**How to complete this task:** Each of the records that follow needs an exact reproduction.

═════ Data to use

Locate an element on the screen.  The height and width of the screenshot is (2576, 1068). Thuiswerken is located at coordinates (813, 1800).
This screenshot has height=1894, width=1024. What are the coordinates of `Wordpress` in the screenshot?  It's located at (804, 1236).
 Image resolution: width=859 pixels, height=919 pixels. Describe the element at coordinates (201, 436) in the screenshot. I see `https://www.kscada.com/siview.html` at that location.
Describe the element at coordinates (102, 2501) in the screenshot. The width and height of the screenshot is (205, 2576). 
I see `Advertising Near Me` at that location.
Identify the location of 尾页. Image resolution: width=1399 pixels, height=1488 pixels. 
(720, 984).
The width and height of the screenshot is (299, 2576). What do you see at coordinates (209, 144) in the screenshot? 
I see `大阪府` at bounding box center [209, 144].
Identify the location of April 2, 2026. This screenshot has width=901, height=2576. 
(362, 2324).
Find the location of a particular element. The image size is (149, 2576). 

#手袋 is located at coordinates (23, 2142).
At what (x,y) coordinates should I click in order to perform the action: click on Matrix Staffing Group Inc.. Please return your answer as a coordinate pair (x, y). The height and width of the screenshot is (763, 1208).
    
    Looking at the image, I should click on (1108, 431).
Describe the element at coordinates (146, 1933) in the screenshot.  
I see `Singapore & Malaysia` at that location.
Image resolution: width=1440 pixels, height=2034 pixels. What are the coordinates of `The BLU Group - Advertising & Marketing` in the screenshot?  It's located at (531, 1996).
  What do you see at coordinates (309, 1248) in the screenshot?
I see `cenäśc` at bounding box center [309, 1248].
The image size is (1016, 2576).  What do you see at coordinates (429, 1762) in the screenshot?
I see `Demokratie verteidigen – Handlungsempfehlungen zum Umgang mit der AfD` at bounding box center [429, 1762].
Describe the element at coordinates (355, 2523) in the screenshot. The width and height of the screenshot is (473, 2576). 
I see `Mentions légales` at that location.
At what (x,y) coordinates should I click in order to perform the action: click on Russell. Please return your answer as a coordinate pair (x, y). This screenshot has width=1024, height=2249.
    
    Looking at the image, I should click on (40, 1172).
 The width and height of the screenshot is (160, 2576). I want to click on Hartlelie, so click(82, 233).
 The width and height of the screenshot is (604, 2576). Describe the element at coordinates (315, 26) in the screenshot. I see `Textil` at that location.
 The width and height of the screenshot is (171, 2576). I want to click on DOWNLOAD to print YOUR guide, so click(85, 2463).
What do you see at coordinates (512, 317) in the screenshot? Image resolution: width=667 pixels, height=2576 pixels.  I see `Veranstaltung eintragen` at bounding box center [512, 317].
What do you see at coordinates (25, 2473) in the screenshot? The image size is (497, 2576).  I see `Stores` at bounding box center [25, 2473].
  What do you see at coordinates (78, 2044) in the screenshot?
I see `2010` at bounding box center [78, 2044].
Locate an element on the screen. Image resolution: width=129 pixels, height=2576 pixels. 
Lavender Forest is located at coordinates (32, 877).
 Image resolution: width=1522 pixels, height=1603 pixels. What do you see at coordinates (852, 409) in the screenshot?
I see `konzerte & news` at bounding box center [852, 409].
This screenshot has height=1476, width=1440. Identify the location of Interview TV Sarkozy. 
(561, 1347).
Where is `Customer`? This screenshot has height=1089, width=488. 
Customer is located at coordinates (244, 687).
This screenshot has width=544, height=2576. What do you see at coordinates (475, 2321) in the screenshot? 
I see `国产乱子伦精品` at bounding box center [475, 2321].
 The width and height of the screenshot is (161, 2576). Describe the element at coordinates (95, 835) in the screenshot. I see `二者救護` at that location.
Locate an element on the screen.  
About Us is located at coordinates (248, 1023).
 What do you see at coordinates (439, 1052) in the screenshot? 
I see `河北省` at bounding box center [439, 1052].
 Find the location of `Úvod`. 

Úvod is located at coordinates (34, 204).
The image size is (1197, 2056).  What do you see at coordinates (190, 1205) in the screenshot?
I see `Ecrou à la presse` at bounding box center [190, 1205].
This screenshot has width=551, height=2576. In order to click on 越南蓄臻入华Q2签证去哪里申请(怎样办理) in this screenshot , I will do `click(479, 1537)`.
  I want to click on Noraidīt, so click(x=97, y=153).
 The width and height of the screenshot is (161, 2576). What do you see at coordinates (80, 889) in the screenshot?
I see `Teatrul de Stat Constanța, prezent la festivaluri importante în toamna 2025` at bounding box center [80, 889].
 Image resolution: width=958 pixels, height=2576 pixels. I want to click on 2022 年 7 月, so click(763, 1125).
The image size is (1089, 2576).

══════════

**Expected output:**
Locate an element on the screen.  The height and width of the screenshot is (2576, 1068). Thuiswerken is located at coordinates (813, 1800).
This screenshot has height=1894, width=1024. What are the coordinates of `Wordpress` in the screenshot?  It's located at (804, 1236).
 Image resolution: width=859 pixels, height=919 pixels. Describe the element at coordinates (201, 436) in the screenshot. I see `https://www.kscada.com/siview.html` at that location.
Describe the element at coordinates (102, 2501) in the screenshot. The width and height of the screenshot is (205, 2576). 
I see `Advertising Near Me` at that location.
Identify the location of 尾页. Image resolution: width=1399 pixels, height=1488 pixels. 
(720, 984).
The width and height of the screenshot is (299, 2576). What do you see at coordinates (209, 144) in the screenshot? 
I see `大阪府` at bounding box center [209, 144].
Identify the location of April 2, 2026. This screenshot has width=901, height=2576. 
(362, 2324).
Find the location of a particular element. The image size is (149, 2576). 

#手袋 is located at coordinates (23, 2142).
At what (x,y) coordinates should I click in order to perform the action: click on Matrix Staffing Group Inc.. Please return your answer as a coordinate pair (x, y). The height and width of the screenshot is (763, 1208).
    
    Looking at the image, I should click on (1108, 431).
Describe the element at coordinates (146, 1933) in the screenshot.  
I see `Singapore & Malaysia` at that location.
Image resolution: width=1440 pixels, height=2034 pixels. What are the coordinates of `The BLU Group - Advertising & Marketing` in the screenshot?  It's located at (531, 1996).
  What do you see at coordinates (309, 1248) in the screenshot?
I see `cenäśc` at bounding box center [309, 1248].
The image size is (1016, 2576).  What do you see at coordinates (429, 1762) in the screenshot?
I see `Demokratie verteidigen – Handlungsempfehlungen zum Umgang mit der AfD` at bounding box center [429, 1762].
Describe the element at coordinates (355, 2523) in the screenshot. The width and height of the screenshot is (473, 2576). 
I see `Mentions légales` at that location.
At what (x,y) coordinates should I click in order to perform the action: click on Russell. Please return your answer as a coordinate pair (x, y). This screenshot has width=1024, height=2249.
    
    Looking at the image, I should click on (40, 1172).
 The width and height of the screenshot is (160, 2576). I want to click on Hartlelie, so click(82, 233).
 The width and height of the screenshot is (604, 2576). Describe the element at coordinates (315, 26) in the screenshot. I see `Textil` at that location.
 The width and height of the screenshot is (171, 2576). I want to click on DOWNLOAD to print YOUR guide, so click(85, 2463).
What do you see at coordinates (512, 317) in the screenshot? Image resolution: width=667 pixels, height=2576 pixels.  I see `Veranstaltung eintragen` at bounding box center [512, 317].
What do you see at coordinates (25, 2473) in the screenshot? The image size is (497, 2576).  I see `Stores` at bounding box center [25, 2473].
  What do you see at coordinates (78, 2044) in the screenshot?
I see `2010` at bounding box center [78, 2044].
Locate an element on the screen. Image resolution: width=129 pixels, height=2576 pixels. 
Lavender Forest is located at coordinates (32, 877).
 Image resolution: width=1522 pixels, height=1603 pixels. What do you see at coordinates (852, 409) in the screenshot?
I see `konzerte & news` at bounding box center [852, 409].
This screenshot has height=1476, width=1440. Identify the location of Interview TV Sarkozy. 
(561, 1347).
Where is `Customer`? This screenshot has height=1089, width=488. 
Customer is located at coordinates (244, 687).
This screenshot has width=544, height=2576. What do you see at coordinates (475, 2321) in the screenshot? 
I see `国产乱子伦精品` at bounding box center [475, 2321].
 The width and height of the screenshot is (161, 2576). Describe the element at coordinates (95, 835) in the screenshot. I see `二者救護` at that location.
Locate an element on the screen.  
About Us is located at coordinates (248, 1023).
 What do you see at coordinates (439, 1052) in the screenshot? 
I see `河北省` at bounding box center [439, 1052].
 Find the location of `Úvod`. 

Úvod is located at coordinates (34, 204).
The image size is (1197, 2056).  What do you see at coordinates (190, 1205) in the screenshot?
I see `Ecrou à la presse` at bounding box center [190, 1205].
This screenshot has width=551, height=2576. In order to click on 越南蓄臻入华Q2签证去哪里申请(怎样办理) in this screenshot , I will do `click(479, 1537)`.
  I want to click on Noraidīt, so click(x=97, y=153).
 The width and height of the screenshot is (161, 2576). What do you see at coordinates (80, 889) in the screenshot?
I see `Teatrul de Stat Constanța, prezent la festivaluri importante în toamna 2025` at bounding box center [80, 889].
 Image resolution: width=958 pixels, height=2576 pixels. I want to click on 2022 年 7 月, so click(763, 1125).
The image size is (1089, 2576).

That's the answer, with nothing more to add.